S. Arabistan, Yemen'de iktidardaki meşru hükümete karşı isyan halinde olan Huti asilere karşı askeri harekât düzenledi. Asiler, Yemen'in başkenti Sanaa'yı ele geçirdikten sonra, ikinci büyük şehri ve ekonomik merkezi olan Aden'in havaalanını işgal etmişler ve kente girebilecek duruma gelmişlerdi. S. Arabistan silahlı kuvvetlerinin yüz elli bin askeri ve yüz kadar savaş uçağını seferber ettiği biliniyor. Bu hava operasyonuna Birleşik Arap Emirlikleri'nden otuz, Bahreyn ve Kuveyt'ten on beş, Katar'dan da on savaş uçağının katıldığı bildirildi.
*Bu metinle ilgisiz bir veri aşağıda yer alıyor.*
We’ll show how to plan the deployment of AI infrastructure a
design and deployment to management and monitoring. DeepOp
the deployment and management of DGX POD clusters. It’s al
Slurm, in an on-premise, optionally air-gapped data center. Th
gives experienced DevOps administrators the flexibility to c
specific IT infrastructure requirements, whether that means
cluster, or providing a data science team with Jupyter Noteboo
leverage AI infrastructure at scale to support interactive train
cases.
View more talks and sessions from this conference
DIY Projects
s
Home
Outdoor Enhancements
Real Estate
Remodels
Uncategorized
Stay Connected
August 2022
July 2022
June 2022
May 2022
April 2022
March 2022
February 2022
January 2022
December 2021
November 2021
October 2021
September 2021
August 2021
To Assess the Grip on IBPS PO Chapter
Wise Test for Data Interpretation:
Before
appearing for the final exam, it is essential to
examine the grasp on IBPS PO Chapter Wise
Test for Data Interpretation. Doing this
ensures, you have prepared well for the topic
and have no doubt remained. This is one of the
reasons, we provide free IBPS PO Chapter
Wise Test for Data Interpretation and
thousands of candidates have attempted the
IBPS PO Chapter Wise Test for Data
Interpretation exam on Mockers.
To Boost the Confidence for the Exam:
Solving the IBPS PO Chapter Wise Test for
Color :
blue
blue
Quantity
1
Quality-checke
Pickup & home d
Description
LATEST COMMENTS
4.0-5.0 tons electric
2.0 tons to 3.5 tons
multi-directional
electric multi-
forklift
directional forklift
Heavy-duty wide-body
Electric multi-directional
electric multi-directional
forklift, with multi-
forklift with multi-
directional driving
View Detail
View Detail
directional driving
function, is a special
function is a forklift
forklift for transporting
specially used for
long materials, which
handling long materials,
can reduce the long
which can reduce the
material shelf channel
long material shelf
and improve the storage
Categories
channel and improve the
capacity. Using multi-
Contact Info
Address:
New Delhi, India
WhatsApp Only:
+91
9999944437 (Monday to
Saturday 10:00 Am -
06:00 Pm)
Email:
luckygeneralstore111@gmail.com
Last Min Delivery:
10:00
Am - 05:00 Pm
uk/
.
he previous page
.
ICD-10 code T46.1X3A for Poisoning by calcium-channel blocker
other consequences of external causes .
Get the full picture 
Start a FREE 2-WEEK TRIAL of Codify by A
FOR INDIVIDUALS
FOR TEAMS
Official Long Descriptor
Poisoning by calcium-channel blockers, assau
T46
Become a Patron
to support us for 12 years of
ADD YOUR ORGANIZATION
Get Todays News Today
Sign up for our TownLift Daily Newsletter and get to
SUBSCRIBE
Huti milisleri büyük ölçüde Şii, ancak devrik Devlet Başkanı Ali Abdallah Saleh'e sadık birlikler de bu isyanı destekliyor. İsyanın en önemli destekçisi ve silah sağlayıcısı da İran... Bir anda, Yemen bölgedeki Sünni kampı temsil eden S. Arabistan ve Şii kampın temsilcisi İran arasında verilen bir savaşa sahne oldu. Yemen, I. Dünya Savaşı'nın bitiminden bu yana, huzur bulabilmiş bir toplum değil. Osmanlı'nın ticaret altyapısı yok olduktan sonra, meşhur Yemen kahvesi giderek yok olmuş, Aden ve çevresi İngiliz sömürgesi haline gelmiş, ülke uzun zaman ikiye bölünmüş biçimde varlığını sürdürdükten sonra, 1990'da Kuzey ve Güney Yemen'in birleşmesiyle tekrar bütünlüğüne kavuşmuş.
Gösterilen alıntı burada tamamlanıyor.